Everything from the line containing "誰が責任を負うのかが曖昧になりやすい" through the last line of the records must be returned verbatim, and nothing outside that range.

START MATERIAL FOR THE TASK

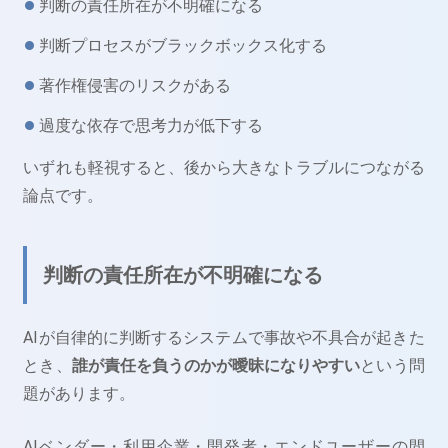
判断の責任所在が不明確になる
判断プロセスがブラックボックス化する
著作権侵害のリスクがある
過度な依存で思考力が低下する
いずれも軽視すると、後から大きなトラブルにつながる
論点です。
判断の責任所在が不明確になる
AIが自律的に判断するシステムで事故や不具合が起きた
とき、
誰が責任を負うのかが曖昧になりやすい
という問
題があります。
AIベンダー・利用企業・開発者・エンドユーザーの間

END MATERIAL FOR THE TASK

**RESULT FOR THIS TASK**
誰が責任を負うのかが曖昧になりやすい
という問
題があります。
AIベンダー・利用企業・開発者・エンドユーザーの間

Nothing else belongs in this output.